▶ **TASK PROMPT**
From the first line to the last, print the material exactly, skipping the pictures.

_ _ _

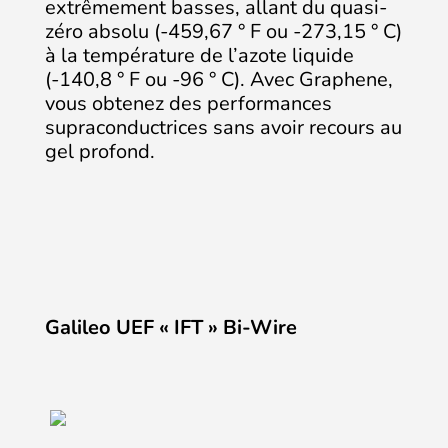
extrêmement basses, allant du quasi-
zéro absolu (-459,67 ° F ou -273,15 ° C)
à la température de l’azote liquide
(-140,8 ° F ou -96 ° C). Avec Graphene,
vous obtenez des performances
supraconductrices sans avoir recours au
gel profond.
Galileo UEF « IFT » Bi-Wire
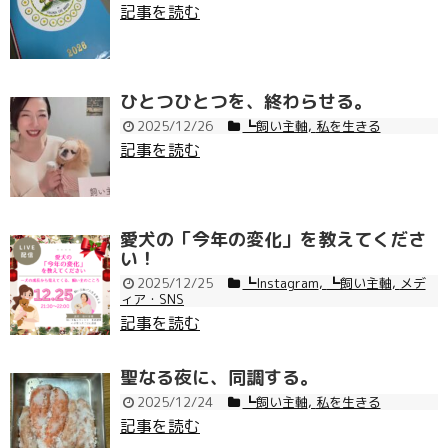
記事を読む
ひとつひとつを、終わらせる。
2025/12/26
┗飼い主軸
,
私を生きる
記事を読む
愛犬の「今年の変化」を教えてくださ
い！
2025/12/25
┗Instagram
,
┗飼い主軸
,
メデ
ィア・SNS
記事を読む
聖なる夜に、同調する。
2025/12/24
┗飼い主軸
,
私を生きる
記事を読む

_ _ _

▶ **RESPONSE**
extrêmement basses, allant du quasi-
zéro absolu (-459,67 ° F ou -273,15 ° C)
à la température de l’azote liquide
(-140,8 ° F ou -96 ° C). Avec Graphene,
vous obtenez des performances
supraconductrices sans avoir recours au
gel profond.
Galileo UEF « IFT » Bi-Wire
記事を読む
ひとつひとつを、終わらせる。
2025/12/26
┗飼い主軸
,
私を生きる
記事を読む
愛犬の「今年の変化」を教えてくださ
い！
2025/12/25
┗Instagram
,
┗飼い主軸
,
メデ
ィア・SNS
記事を読む
聖なる夜に、同調する。
2025/12/24
┗飼い主軸
,
私を生きる
記事を読む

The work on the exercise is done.